*Work instruction*:
The answer must be an exact copy of the records, with no pictures in it.

*Given information*:
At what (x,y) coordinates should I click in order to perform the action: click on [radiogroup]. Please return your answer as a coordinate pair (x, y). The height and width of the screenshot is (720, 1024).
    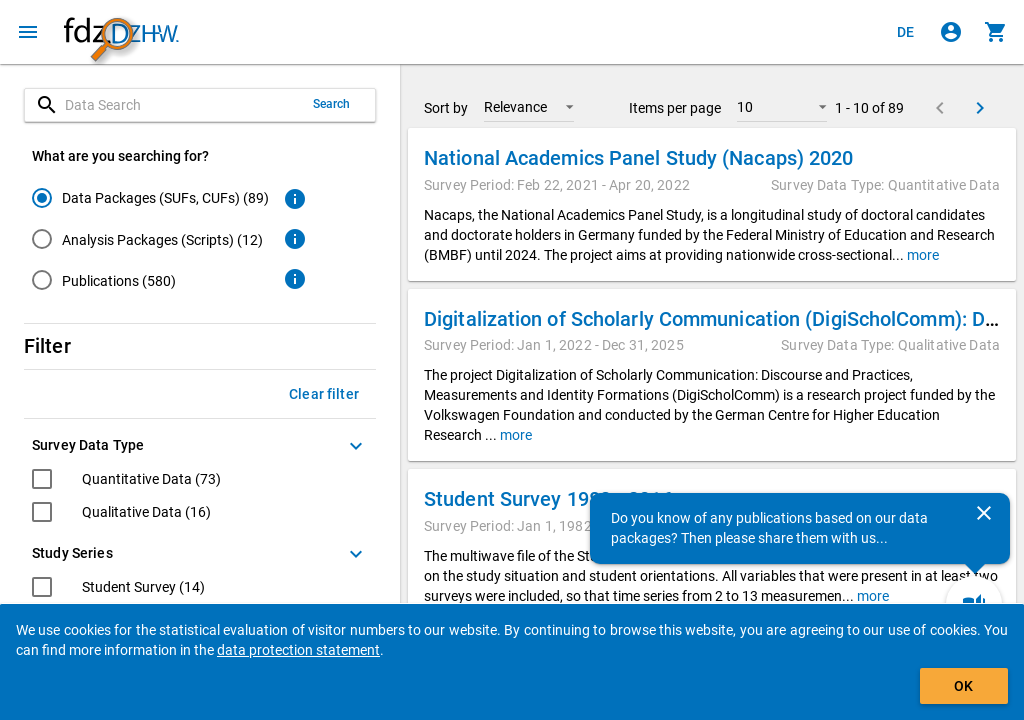
    Looking at the image, I should click on (150, 243).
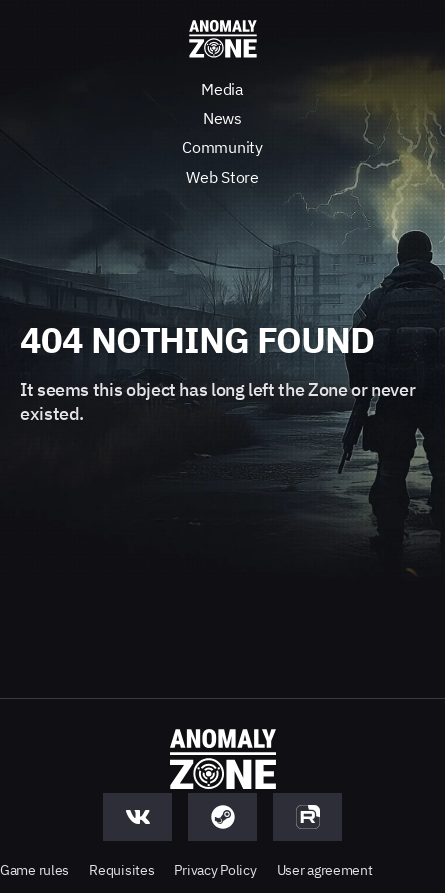 This screenshot has width=445, height=893. Describe the element at coordinates (34, 870) in the screenshot. I see `Game rules` at that location.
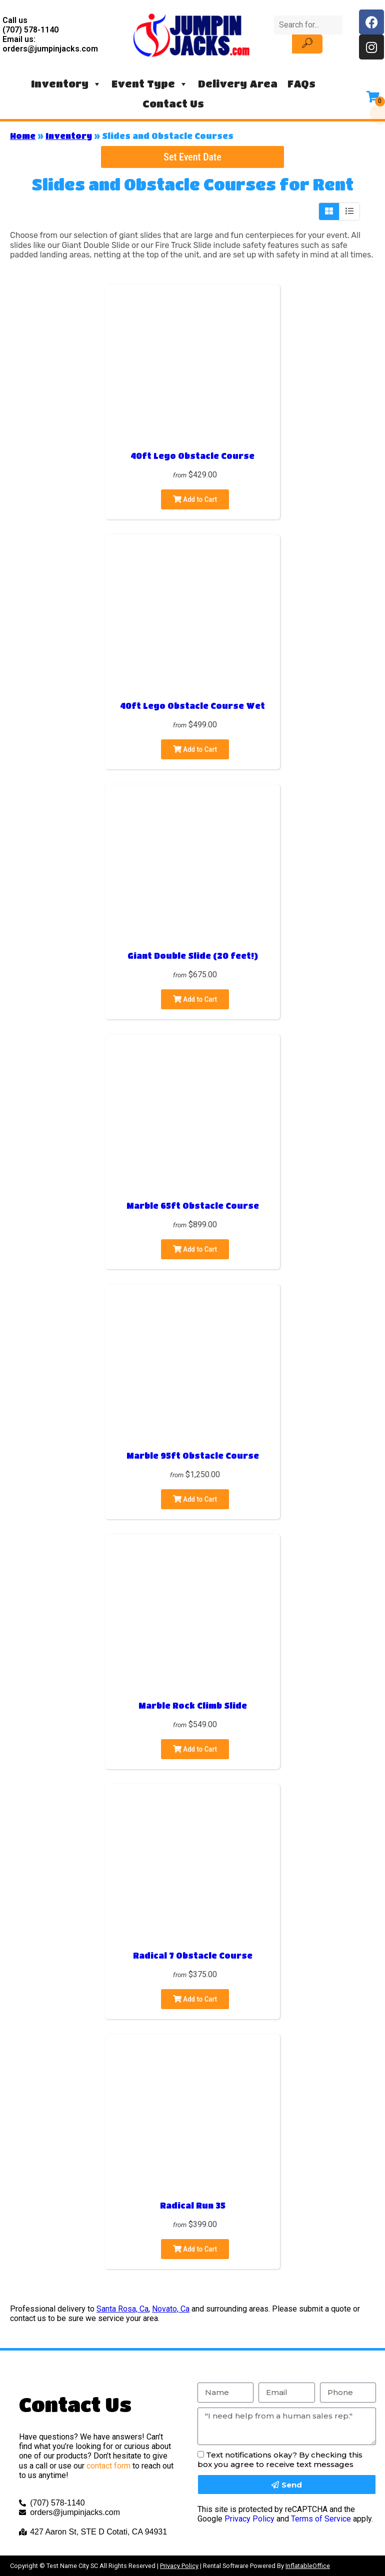 The width and height of the screenshot is (385, 2576). What do you see at coordinates (308, 2566) in the screenshot?
I see `InflatableOffice` at bounding box center [308, 2566].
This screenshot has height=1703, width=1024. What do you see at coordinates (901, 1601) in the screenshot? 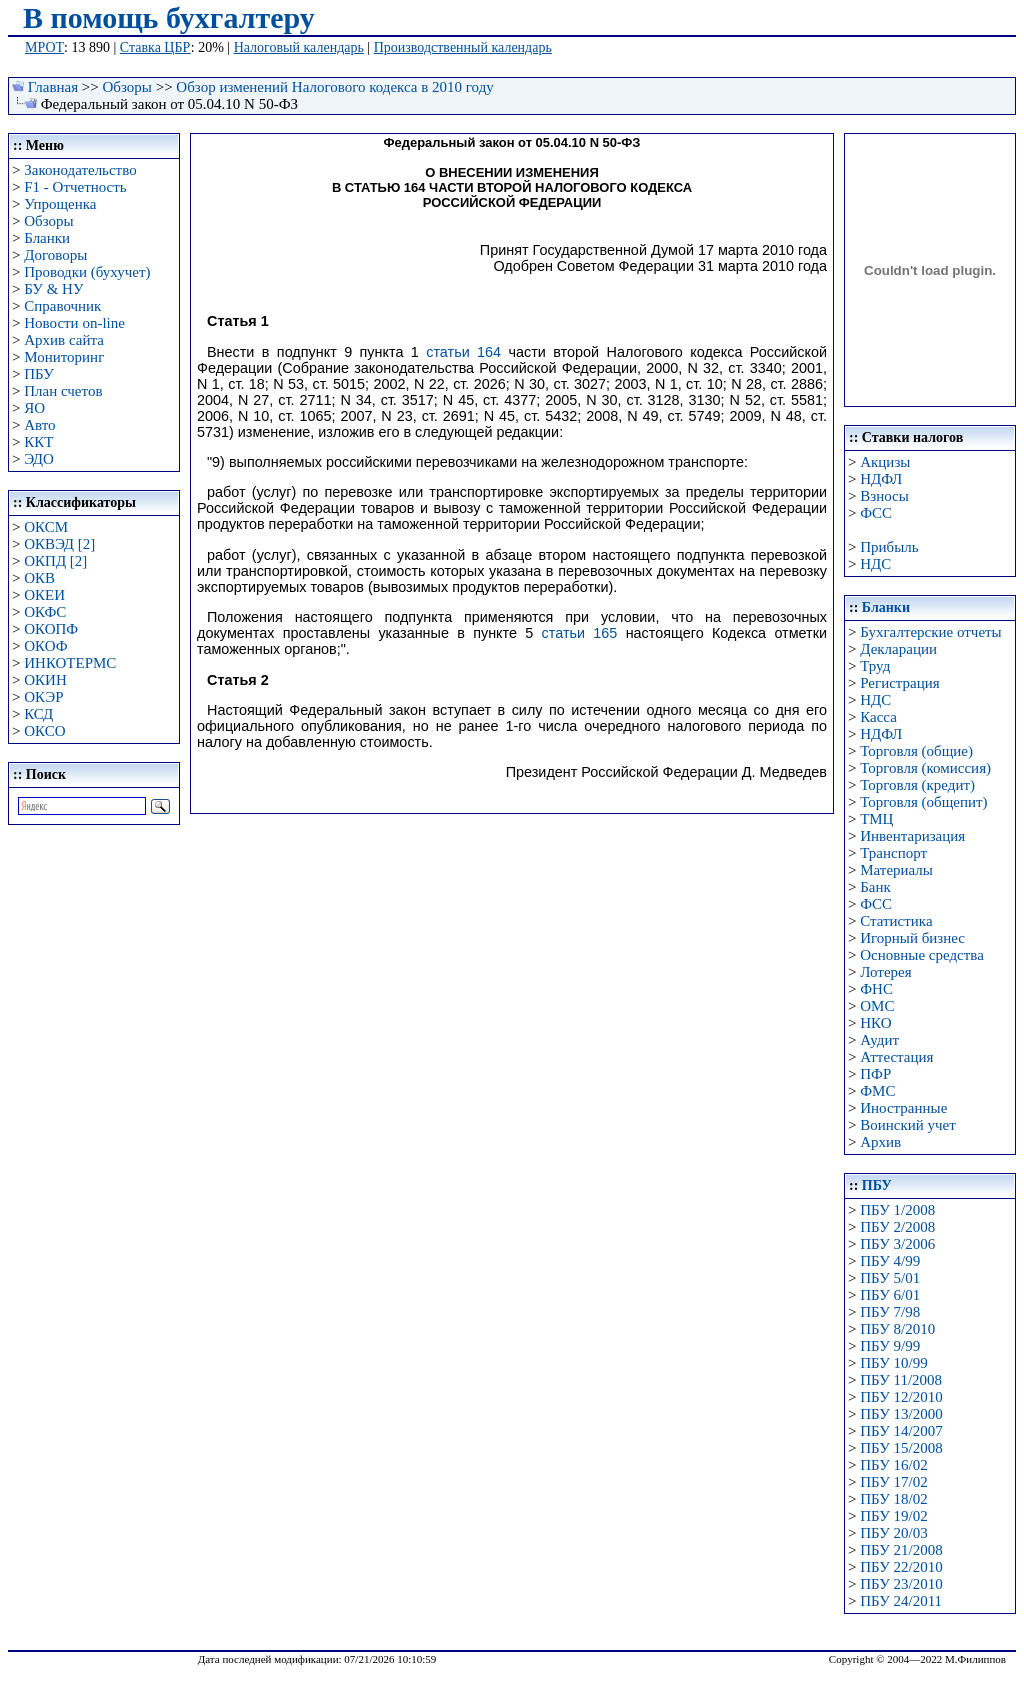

*Task output*:
At what (x,y) coordinates should I click in order to perform the action: click on [radiogroup]. Please return your answer as a coordinate pair (x, y). The height and width of the screenshot is (720, 1024).
    Looking at the image, I should click on (150, 243).
 This screenshot has width=445, height=893. Describe the element at coordinates (34, 870) in the screenshot. I see `Game rules` at that location.
 The width and height of the screenshot is (385, 2576). What do you see at coordinates (308, 2566) in the screenshot?
I see `InflatableOffice` at bounding box center [308, 2566].
This screenshot has height=1703, width=1024. What do you see at coordinates (901, 1601) in the screenshot? 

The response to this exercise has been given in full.